◆ **PROBLEM DESCRIPTION**:
Which lines of the records below contain the word "zdarma"? Report each of them in full.

INPUT START

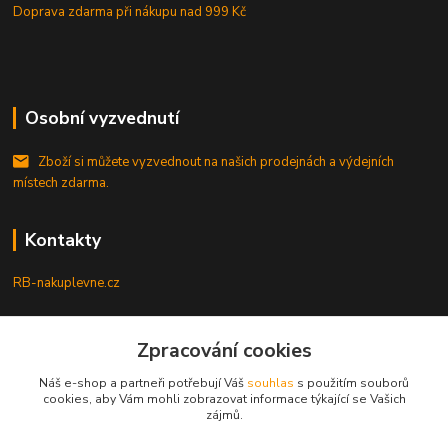
Doprava zdarma při nákupu
nad 999 Kč
Osobní vyzvednutí
Zboží si můžete vyzvednout na našich prodejnách a výdejních
místech zdarma.
Kontakty
RB-nakuplevne.cz
Zákaznická podpora
+420 222722421
Zpracování cookies
(Po-Pá, 8-17 hod.)
Náš e-shop a partneři potřebují Váš
souhlas
s použitím souborů
cookies, aby Vám mohli zobrazovat informace týkající se Vašich
info@rb-nakuplevne.cz
zájmů.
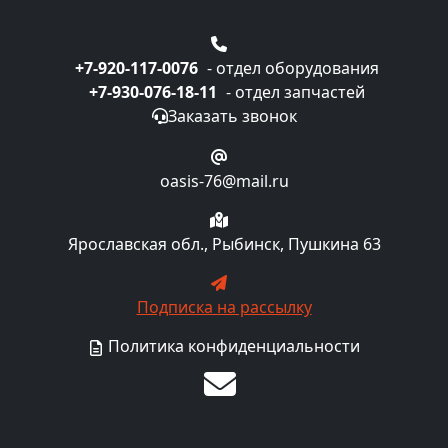
+7-920-117-0076
- отдел оборудования
+7-930-076-18-11
- отдел запчастей
Заказать звонок
oasis-76@mail.ru
Ярославская обл., Рыбинск, Пушкина 63
Подписка на рассылку
Политика конфиденциальности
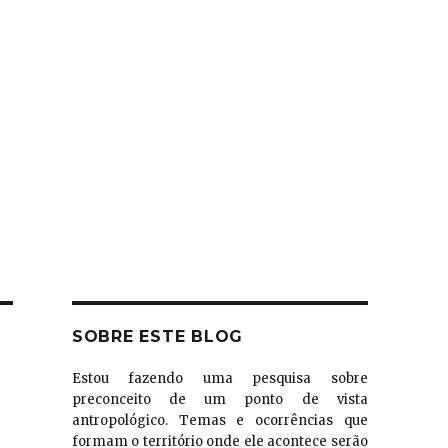
SOBRE ESTE BLOG
Estou fazendo uma pesquisa sobre
preconceito de um ponto de vista
antropológico. Temas e ocorrências que
formam o território onde ele acontece serão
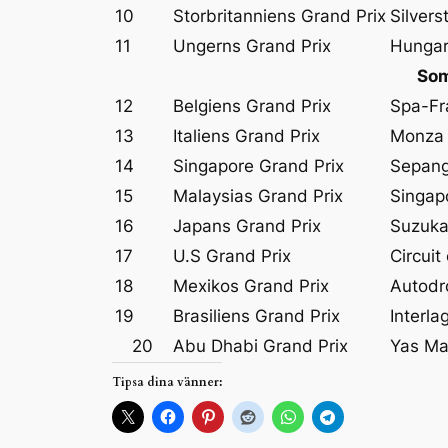
10
Storbritanniens Grand Prix
Silvers
11
Ungerns Grand Prix
Hungar
Som
12
Belgiens Grand Prix
Spa-Fr
13
Italiens Grand Prix
Monza
14
Singapore Grand Prix
Sepang 
15
Malaysias Grand Prix
Singap
16
Japans Grand Prix
Suzuk
17
U.S Grand Prix
Circuit
18
Mexikos Grand Prix
Autodr
19
Brasiliens Grand Prix
Interla
20
Abu Dhabi Grand Prix
Yas Ma
Tipsa dina vänner:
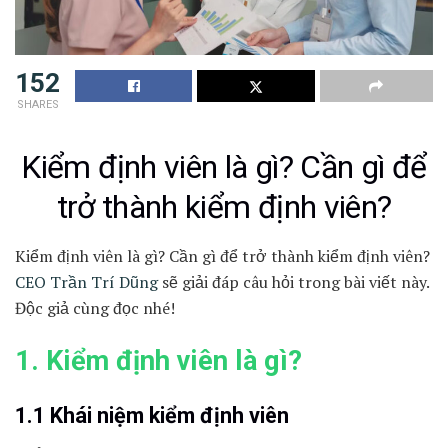
152
SHARES
Kiểm định viên là gì? Cần gì để
trở thành kiểm định viên?
Kiểm định viên là gì? Cần gì để trở thành kiểm định viên?
CEO Trần Trí Dũng
sẽ giải đáp câu hỏi trong bài viết này.
Độc giả cùng đọc nhé!
1. Kiểm định viên là gì?
1.1 Khái niệm kiểm định viên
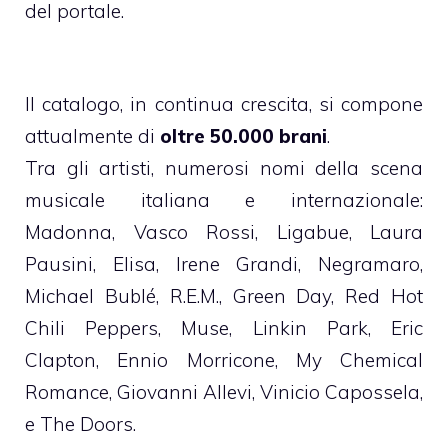
del portale.
Il catalogo, in continua crescita, si compone
attualmente di
oltre 50.000 brani
.
Tra gli artisti, numerosi nomi della scena
musicale italiana e internazionale:
Madonna, Vasco Rossi, Ligabue, Laura
Pausini, Elisa, Irene Grandi, Negramaro,
Michael Bublé, R.E.M., Green Day, Red Hot
Chili Peppers, Muse, Linkin Park, Eric
Clapton, Ennio Morricone, My Chemical
Romance, Giovanni Allevi, Vinicio Capossela,
e The Doors.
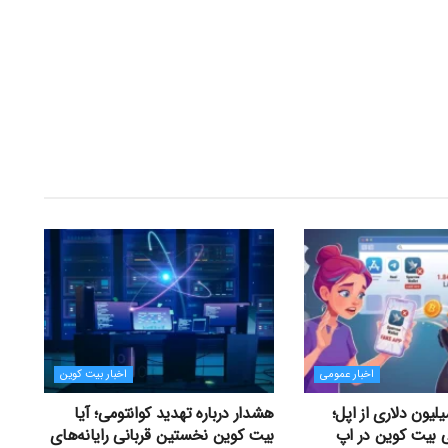
اخبار عمومی
اخبار بیت کوین
یت ۱.۸۴ میلیون دلاری از اپل؛
هشدار درباره تهدید کوانتومی؛ آیا
 بیت کوین در اپ
بیت کوین نخستین قربانی رایانه‌های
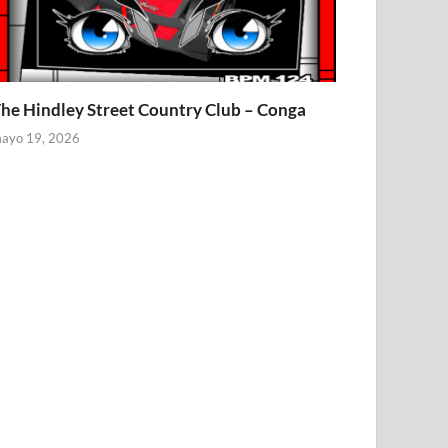
he Hindley Street Country Club – Conga
ayo 19, 2026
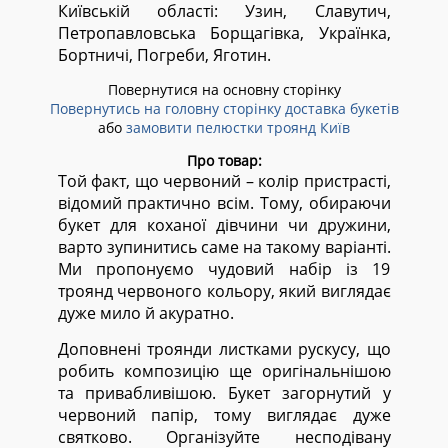
Київській області:
Узин, Славутич,
Петропавловська Борщагівка, Українка,
Бортничі, Погреби, Яготин.
Повернутися на основну сторінку
Повернутись на головну сторінку доставка букетів
або
замовити пелюстки троянд Київ
Про товар:
Той факт, що червоний – колір пристрасті,
відомий практично всім. Тому, обираючи
букет для коханої дівчини чи дружини,
варто зупинитись саме на такому варіанті.
Ми пропонуємо чудовий набір із 19
троянд червоного кольору, який виглядає
дуже мило й акуратно.
Доповнені троянди листками рускусу, що
робить композицію ще оригінальнішою
та привабливішою. Букет загорнутий у
червоний папір, тому виглядає дуже
святково. Організуйте несподівану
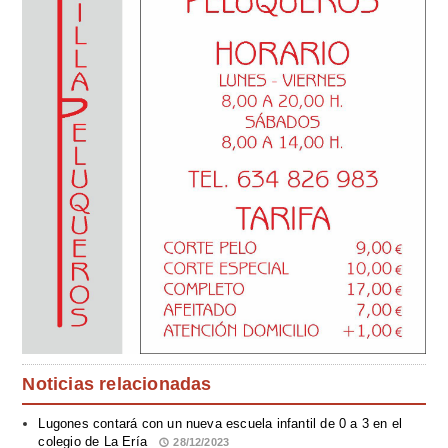
Noticias relacionadas
Lugones contará con un nueva escuela infantil de 0 a 3 en el
colegio de La Ería
28/12/2023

INPUT END

◆ **TASK RESULT**:
Doprava zdarma při nákupu
místech zdarma.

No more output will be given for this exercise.